[Start of Attachment]
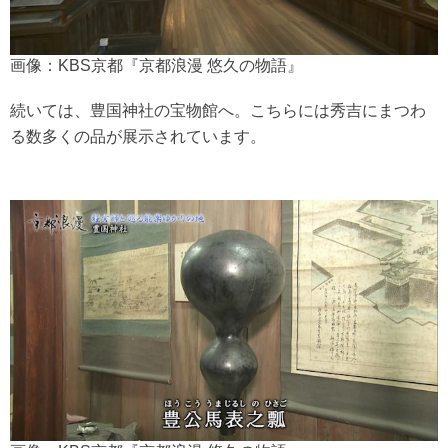
画像：KBS京都『京都浪漫 悠久の物語』
続いては、豊国神社の宝物館へ。こちらには秀吉にまつわ
る数多くの品が展示されています。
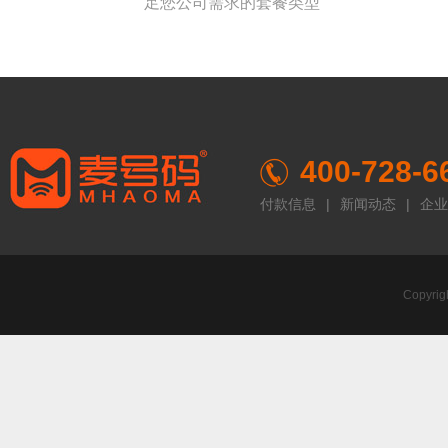
足您公司需求的套餐类型
400-728-6
付款信息
|
新闻动态
|
企业
Copyr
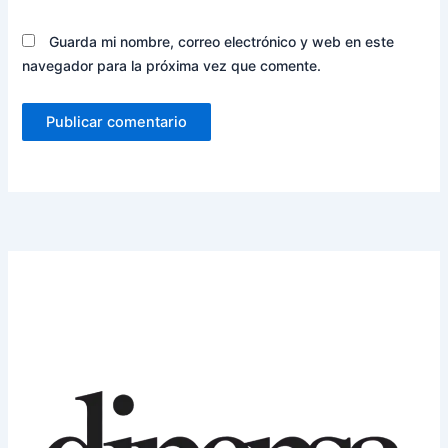
Guarda mi nombre, correo electrónico y web en este
navegador para la próxima vez que comente.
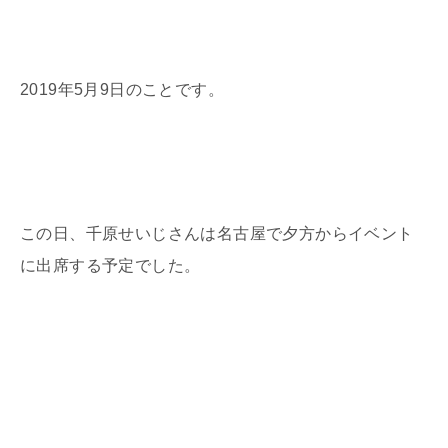
2019年5月9日のことです。
この日、千原せいじさんは名古屋で夕方からイベント
に出席する予定でした。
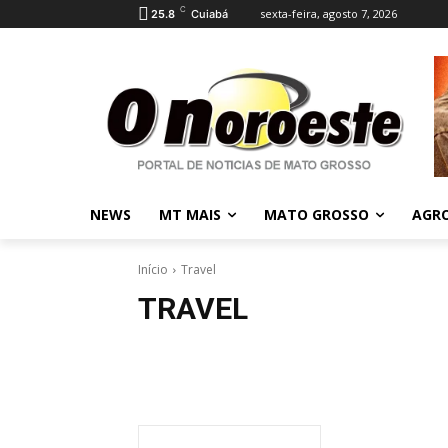
C
sexta-feira, agosto 7, 2026
25.8
Cuiabá
NEWS
MT MAIS
MATO GROSSO
AGR
Início
Travel
TRAVEL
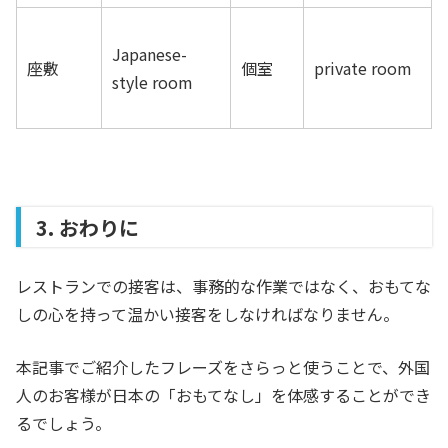
Japanese-
座敷
個室
private room
style room
3. おわりに
レストランでの接客は、事務的な作業ではなく、おもてな
しの心を持って温かい接客をしなければなりません。
本記事でご紹介したフレーズをさらっと使うことで、外国
人のお客様が日本の「おもてなし」を体感することができ
るでしょう。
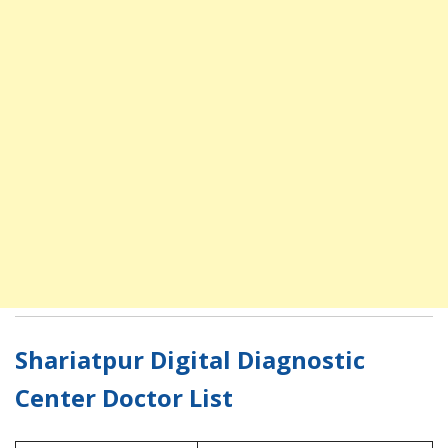
Shariatpur Digital Diagnostic
Center Doctor List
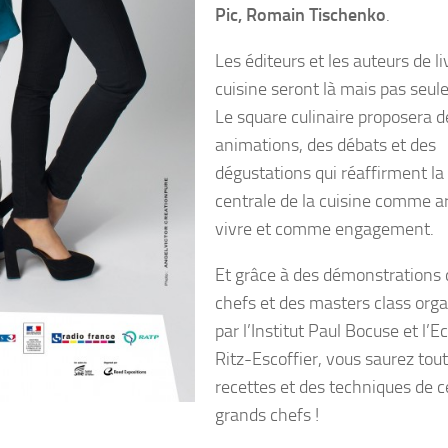
Pic, Romain Tischenko
.
Les éditeurs et les auteurs de li
cuisine seront là mais pas seul
Le square culinaire proposera d
animations, des débats et des
dégustations qui réaffirment la
centrale de la cuisine comme ar
vivre et comme engagement.
Et grâce à des démonstrations 
chefs et des masters class org
par l’Institut Paul Bocuse et l’E
Ritz-Escoffier, vous saurez tou
recettes et des techniques de c
grands chefs !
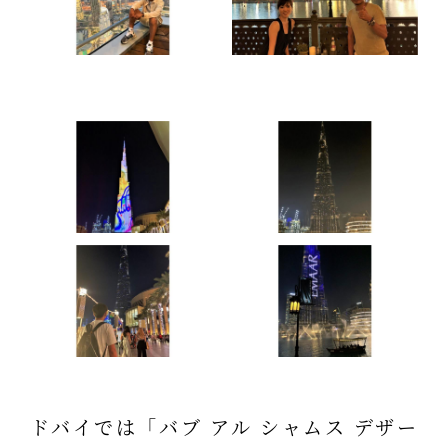
ドバイでは「バブ アル シャムス デザー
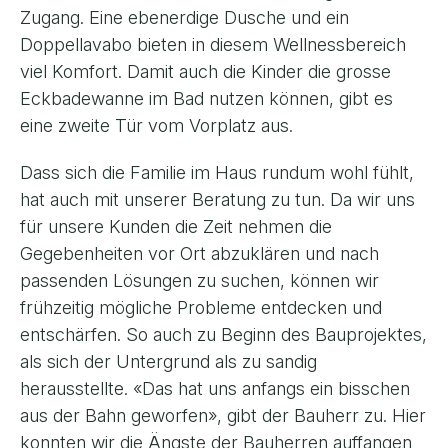
Zugang. Eine ebenerdige Dusche und ein
Doppellavabo bieten in diesem Wellnessbereich
viel Komfort. Damit auch die Kinder die grosse
Eckbadewanne im Bad nutzen können, gibt es
eine zweite Tür vom Vorplatz aus.
Dass sich die Familie im Haus rundum wohl fühlt,
hat auch mit unserer Beratung zu tun. Da wir uns
für unsere Kunden die Zeit nehmen die
Gegebenheiten vor Ort abzuklären und nach
passenden Lösungen zu suchen, können wir
frühzeitig mögliche Probleme entdecken und
entschärfen. So auch zu Beginn des Bauprojektes,
als sich der Untergrund als zu sandig
herausstellte. «Das hat uns anfangs ein bisschen
aus der Bahn geworfen», gibt der Bauherr zu. Hier
konnten wir die Ängste der Bauherren auffangen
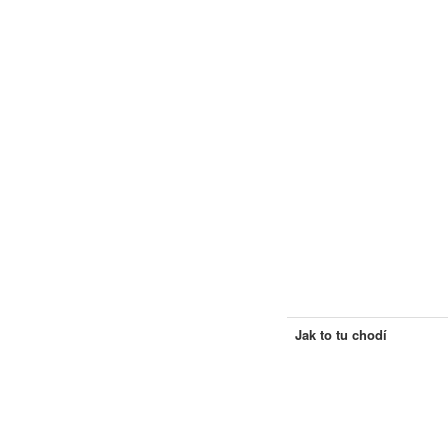
Jak to tu chodí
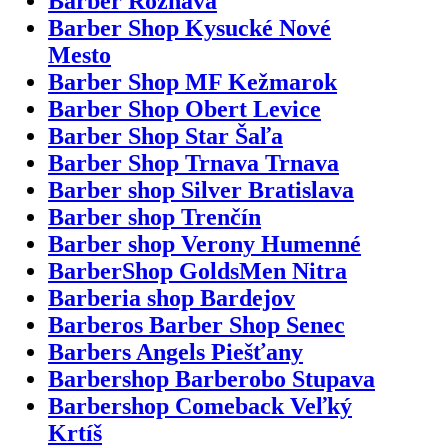
Barber Rožňava
Barber Shop Kysucké Nové
Mesto
Barber Shop MF Kežmarok
Barber Shop Obert Levice
Barber Shop Star Šaľa
Barber Shop Trnava Trnava
Barber shop Silver Bratislava
Barber shop Trenčín
Barber shop Verony Humenné
BarberShop GoldsMen Nitra
Barberia shop Bardejov
Barberos Barber Shop Senec
Barbers Angels Piešťany
Barbershop Barberobo Stupava
Barbershop Comeback Veľký
Krtíš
[End of Attachment]
**TASK GOAL**
For the word "comme", count how many lines of the entries contain it; give the number and nothing more.

**TASK RESPONSE**
2